Tout le monde a en mémoire l’adorable Eliza Doolittle campée au cinéma, en 1964, par Audrey Hepburn dans My Fair Lady : cette pauvre fleuriste cockney qui, parce qu’elle veut pouvoir s’exprimer comme une personne distinguée, prend des cours de diction et s’échine à prononcer correctement le virelangue : « The rain in Spain stays mainly in the plain. » À la base du film de George Cukor, un musical éponyme (lui-même adapté de la pièce Pygmalion de George Bernard Shaw) signé de Frederick Loewe (musique) et Alan Jay Lerner (paroles), qui avait fait un triomphe à Broadway. La musique, la langue ; la satire, la mélancolie : tous les ingrédients qui fondent le théâtre drôlement musical de Christoph Marthaler sont ici réunis, et l’on ne s’étonne guère que celui-ci ait toujours eu envie de porter à la scène cette comédie musicale, lui qui n’a cessé, en un sens, de réinventer le genre.

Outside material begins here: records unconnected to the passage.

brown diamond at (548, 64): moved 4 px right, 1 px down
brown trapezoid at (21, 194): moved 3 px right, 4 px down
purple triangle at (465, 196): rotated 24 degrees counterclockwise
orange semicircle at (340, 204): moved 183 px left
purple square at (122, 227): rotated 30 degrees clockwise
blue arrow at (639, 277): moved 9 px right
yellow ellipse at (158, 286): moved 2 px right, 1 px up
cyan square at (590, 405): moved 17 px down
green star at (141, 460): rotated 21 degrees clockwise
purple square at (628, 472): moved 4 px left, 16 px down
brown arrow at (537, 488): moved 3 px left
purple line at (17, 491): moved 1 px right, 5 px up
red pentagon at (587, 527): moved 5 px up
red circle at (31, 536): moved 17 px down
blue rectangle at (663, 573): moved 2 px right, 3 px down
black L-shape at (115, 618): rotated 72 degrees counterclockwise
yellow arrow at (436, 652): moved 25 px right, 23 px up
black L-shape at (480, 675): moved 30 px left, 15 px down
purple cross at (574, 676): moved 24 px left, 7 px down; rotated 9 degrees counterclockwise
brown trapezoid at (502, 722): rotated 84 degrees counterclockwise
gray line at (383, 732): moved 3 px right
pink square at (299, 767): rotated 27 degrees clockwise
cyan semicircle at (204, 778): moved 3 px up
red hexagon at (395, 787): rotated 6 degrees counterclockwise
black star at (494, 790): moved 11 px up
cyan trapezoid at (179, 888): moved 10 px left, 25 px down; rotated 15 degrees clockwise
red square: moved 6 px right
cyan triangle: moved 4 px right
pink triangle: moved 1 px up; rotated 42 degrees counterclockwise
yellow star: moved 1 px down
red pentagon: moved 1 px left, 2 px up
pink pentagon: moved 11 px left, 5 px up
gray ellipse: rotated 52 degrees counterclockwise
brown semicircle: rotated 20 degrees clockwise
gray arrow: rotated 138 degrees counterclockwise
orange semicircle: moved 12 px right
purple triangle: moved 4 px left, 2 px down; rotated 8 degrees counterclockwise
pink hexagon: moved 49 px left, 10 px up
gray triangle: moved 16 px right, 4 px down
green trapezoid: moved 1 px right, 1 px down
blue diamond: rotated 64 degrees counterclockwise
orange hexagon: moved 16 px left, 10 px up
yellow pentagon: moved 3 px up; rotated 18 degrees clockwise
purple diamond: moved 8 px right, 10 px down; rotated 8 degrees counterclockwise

Sous-titrée « Un laboratoire de langues », l’adaptation très libre qu’il en propose aujourd’hui (au lendemain de sa mise en scène de la pièce Foi, Amour, Espérance d’Ödön von Horváth) est bien à son image : sensible et incisive, jouissive et décalée. Dans un décor où se côtoient un piano et les boxes anonymes d’un vrai laboratoire de langues, il revisite le chef-d’œuvre de Frederick Loewe avec humour, tendresse, et un art consommé du kitsch. De ce combat entre la langue et la musique, c’est, comme il fallait s’en douter, cette dernière qui sortira victorieuse, s’affirmant comme le meilleur des moyens d’émancipation. Car pour Christoph Marthaler, enfant illégitime et virtuose de Jacques Lecoq, Dario Fo et Pina Bausch, rien ne semble valoir le plaisir de chanter ensemble.